Por outro lado, Vladimir parece esquecer que quando falamos de homo ou heterossexuais não é exatamente de práticas sexuais que estamos tratando, do contrário ainda falaríamos de sodomia e coisas tais. Assim, não dá para reconhecer a força da heteronormatividade e ao mesmo tempo supor que heterossexuais não existem. Essas duas existências se determinam e se produzem mutuamente e um dos seus efeitos está no fato de que se desejamos “objetos que circulam ou se fixam entre os corpos, em corpos”, esses corpos são situados hierarquicamente em relação à heteronorma, e assim acabam por definir limites para os sujeitos que os habitam.
Mais ainda, para afirmar que heterossexuais não existem, nem tampouco a relação sexual, talvez seja necessário colocar também em questão o binarismo de gênero, o que não poderia ser feito sem interrogar minimamente a diferença sexual e seu estatuto de invariante antropológico, até porque no Édipo, tal como lido em Lacan – ao menos em grande parte da sua obra e segundo muitos dos seus comentadores –, elementos como sexuação, identidade de gênero e escolha de objeto se entrelaçam em um modelo de constituição subjetiva que arrisca se referir a um ideal e supor um desenvolvimento necessário, naquilo que Judith Butler denomina produção de gêneros inteligíveis.

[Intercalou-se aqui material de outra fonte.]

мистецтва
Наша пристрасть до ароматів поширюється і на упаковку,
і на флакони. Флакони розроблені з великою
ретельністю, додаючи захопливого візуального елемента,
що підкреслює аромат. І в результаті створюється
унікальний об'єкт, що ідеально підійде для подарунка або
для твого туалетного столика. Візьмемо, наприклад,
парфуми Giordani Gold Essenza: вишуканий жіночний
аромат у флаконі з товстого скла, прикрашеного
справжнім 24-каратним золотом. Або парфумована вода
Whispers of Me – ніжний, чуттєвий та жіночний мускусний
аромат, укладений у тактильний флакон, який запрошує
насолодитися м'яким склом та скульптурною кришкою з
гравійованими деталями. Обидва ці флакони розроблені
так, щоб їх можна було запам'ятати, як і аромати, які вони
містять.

Estamos dispostos a tanto? Nossa crítica da heterossexualidade pode nos conduzir à interrogação do Édipo, do diagnóstico estrutural e de uma antropogênese que vincula diferença sexual e entrada na ordem simbólica?

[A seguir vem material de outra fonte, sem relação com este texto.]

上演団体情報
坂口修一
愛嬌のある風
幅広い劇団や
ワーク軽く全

Em sua conclusão, o artigo enuncia um desejo de emancipação, mas creio que as estratégias para tal emancipação não podem ser generosamente decididas pelos heterossexuais (sobretudo se eles sequer existirem), afinal toda a desordem no gênero que registramos nos últimos anos foi obra de pessoas engajadas em práticas sexuais e performances de gênero dissidentes. O que nos leva a pensar que se há algo na norma cisgênera-heterossexual-patriarco-colonial que oprime aqueles identificados como heterossexuais (e homens, brancos, europeus etc.), estes ou não o percebiam ou estavam relativamente bem acomodados, pois a violência da norma parece que só passou a perturbá-los depois que “as gay, as bi, as trava, e as sapatão”, junto com as feministas, começaram a tramar sua revolta e a interrogar a psicanálise e seus enunciados cabais.
Eduardo Leal Cunha é psicanalista, doutor em Saúde Coletiva (IMS), professor do Departamento de Psicologia e Coordenador do Programa de Pós-Graduação em Psicologia da Universidade Federal de Sergipe e Pesquisador Associado do Departamento de Estudos Psicanalíticos da Universidade de Paris.